Investigation of the predictability and physical mechanisms of an extreme-rainfall-producing mesoscale convective system along the Meiyu front in East China: An ensemble approach

Forecast uncertainties and physical mechanisms of a quasi-linear extreme-rain-producing mesoscale convective system (MCS) along the Meiyu front in East China, during the midnight-to-morning hours on 8 July 2007, are studied using ensembles of 24 h convection-permitting simulations with a nested grid spacing of 1.11 km. The simulations reveal a strong sensitivity to uncertainties in the initial state despite the synoptic environment being favorable for heavy rainfall production. Linear changes of a less skillful member's initial state toward that of a skillful member lead to a monotonic improvement in the precipitation simulation, with the most significant contribution arising from changes in the moisture field. Sensitivity to physics parameterizations representing subgrid-scale processes fail to account for the larger simulation errors (missing the MCS) with the physics variation examined but could result in a large spread in the location and amount of accumulative rainfall. A robust feature of the best-performing members that reasonably simulate the MCS-associated heavy rainfall is the presence of a cold dome ahead of the Meiyu front generated by previous convection.
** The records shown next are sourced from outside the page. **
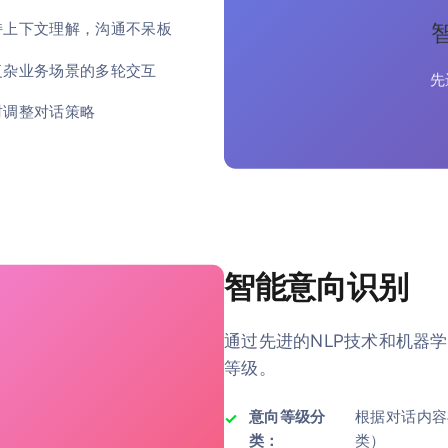
持上下文理解，沟通不呆板
复杂业务场景的多轮交互
先
时调整对话策略
智能意向识别
通过先进的NLP技术和机器
等级。
意向等级分
根据对话内容
类：
类）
The cold dome promotes nocturnal convective initiation by lifting high equivalent potential temperature air in the southwesterly flow to its level of free convection. The skillful members reproduce the convective backbuilding and echo-band training processes that are observed during this event and many other heavy rainfall events over China. In contrast, the less skillful members that miss the development of the MCS either do not simulate the previous convection or produce a cold dome that is too shallow to initiate the MCS.